Est-il possible d’espérer un quelconque changement ? Certains Birmans y croient. Les protestations de 2007, déclenchés par plusieurs moines après une augmentation démesurée du prix du pétrole, avaient fait miroiter l’espoir d’infimes changements et d’une intervention internationale. Pourtant, la révolte fut écrasée dans le sang (700 moines furent tués – 11 selon le gouvernement -, agrandissant le ressentiment de la population envers le régime), et rien n’a changé. Seule la prochaine échéance électorale de mai 2010 pourrait être porteuse de changements. Première élection autorisée par le régime depuis le début des années 1990, elle apparaît pour les Birmans comme une occasion inespérée. Le régime a cependant pris ses précautions : Aung Saan Kyi (pourtant inéligible car mariée à un étranger) a été condamnée à 18 mois de résidence surveillée supplémentaires afin d’être écartée des élections, son aura politique étant trop menaçante pour la junte. Nos guides affirment que le peuple fera tout pour qu’elle soit libérée avant les élections, geste qui serait sans doute fatal au régime en place. Les élections devront être précédées d’un nouveau recensement censé faire le point sur les minorités ethniques pour l’instant inconnues; mais les Birmans craignent que le prétexte du recensement ne permettent que de faire gagner des voix au gouvernement, faisant signer des illettrés. La grande peur est celle d’une manipulation des élections pour un semblant de démocratie, comme celles de 2008, deux semaines à peine après le cyclone du passage Nargis. Mais notre guide est formel : la situation ne peut plus durer, les moines n’hésiteront pas à intervenir à nouveau pour défendre le bien-être des citoyens. L’esprit démocratique et révolutionnaire n’est pas loin; une grande partie de la population vénère Aung Saan, le père de l’actuelle opposante, qui fut au pouvoir de 1948 à 1962, après avoir négocié l’indépendance du pays et instauré la première démocratie. On retrouve son portrait partout, dans les huttes de village les plus reculés ou sur des vieux billets de banque que certains gardent précieusement. Représentant d’un idéal perdu, son souvenir reste pourtant bien présent et incite la population à soutenir sa fille depuis sa première candidature.

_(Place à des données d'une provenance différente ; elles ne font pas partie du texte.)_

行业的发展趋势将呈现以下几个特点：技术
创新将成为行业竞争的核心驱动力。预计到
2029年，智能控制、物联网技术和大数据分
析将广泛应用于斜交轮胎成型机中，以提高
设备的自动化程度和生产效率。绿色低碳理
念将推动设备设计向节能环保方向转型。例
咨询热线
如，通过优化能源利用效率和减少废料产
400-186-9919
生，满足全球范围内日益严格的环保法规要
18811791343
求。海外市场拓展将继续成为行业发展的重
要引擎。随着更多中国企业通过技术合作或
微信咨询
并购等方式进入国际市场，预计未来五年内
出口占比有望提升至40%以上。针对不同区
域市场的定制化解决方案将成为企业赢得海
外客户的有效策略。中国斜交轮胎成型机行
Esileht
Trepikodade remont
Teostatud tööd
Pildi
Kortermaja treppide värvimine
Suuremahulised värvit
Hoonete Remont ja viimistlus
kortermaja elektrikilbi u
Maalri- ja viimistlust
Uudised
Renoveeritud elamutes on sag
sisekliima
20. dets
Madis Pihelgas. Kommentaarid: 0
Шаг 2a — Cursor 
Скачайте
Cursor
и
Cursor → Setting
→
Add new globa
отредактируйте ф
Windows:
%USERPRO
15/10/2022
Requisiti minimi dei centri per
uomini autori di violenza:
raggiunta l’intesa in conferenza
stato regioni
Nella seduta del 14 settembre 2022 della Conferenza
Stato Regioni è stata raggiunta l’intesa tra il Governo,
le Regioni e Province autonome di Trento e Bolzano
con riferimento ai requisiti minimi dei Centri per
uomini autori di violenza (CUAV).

En réalité, beaucoup de choses vont dépendre de l’intervention internationale. Peu de Birmans ont la chance de pouvoir sortir du pays librement (il faut payer un passeport à 250 USD puis demander des autorisations spéciales, et enfin avoir suffisamment d’argent pour payer un billet d’avion) et il est difficile de se faire une idée de ce qui s’y passe réellement. On peut néanmoins imaginer que l’ONU prenne des résolutions plus dures à l’égard du régime, et qu’une observation internationale soit acceptée. Mais toute négociation diplomatique semble particulièrement difficile et les instances internationales avancent à petits pas sur ce dossier.

Que faire alors ? Impossible de regarder ce pays s’embraser sans rien faire. Pourtant peu de marges de manœuvre existent. Mais des petites actions sont possibles. Donner de l’argent aux quelques ONG présentes dans le pays. Diffuser de l’information sur le pays et la situation. Et y aller. En touriste, en sac à dos, voir ce qui s’y passe. Recueillir des témoignages, apporter des objets à échanger, des vêtements, des livres et des magazines en anglais, dépenser de l’argent dans les petits villages et les petites guest houses. Les lieux touristiques souffrent énormément de la chute du nombre de touristes depuis les évènements de 2007, et se plaignent d’avoir de longs mois d’attentes sans aucune source de revenu. Écouter les habitants raconter leur quotidien, prendre des photos, des petites choses qui ont des impacts locaux bien plus importants que l’on ne l’imagine.Les Birmans attendent les touristes avec impatience.